Segment Start: Data extracts
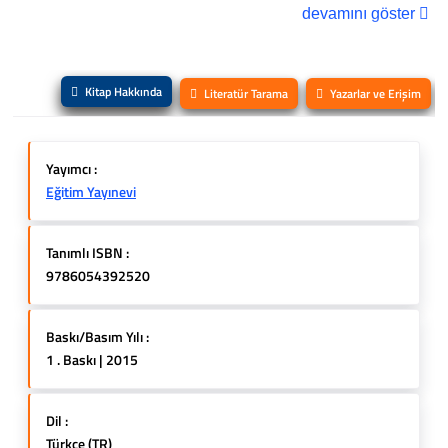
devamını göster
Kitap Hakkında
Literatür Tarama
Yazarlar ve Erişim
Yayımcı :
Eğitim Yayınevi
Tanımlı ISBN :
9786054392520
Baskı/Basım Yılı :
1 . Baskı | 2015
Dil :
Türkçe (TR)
Segment End: Data extracts
• What the task requires
For this exercise, copy word for word the line that contains "Yazarlar ve Erişim" and every line after it, ending with the last line of the entries above.

• Expected answer
Yazarlar ve Erişim
Yayımcı :
Eğitim Yayınevi
Tanımlı ISBN :
9786054392520
Baskı/Basım Yılı :
1 . Baskı | 2015
Dil :
Türkçe (TR)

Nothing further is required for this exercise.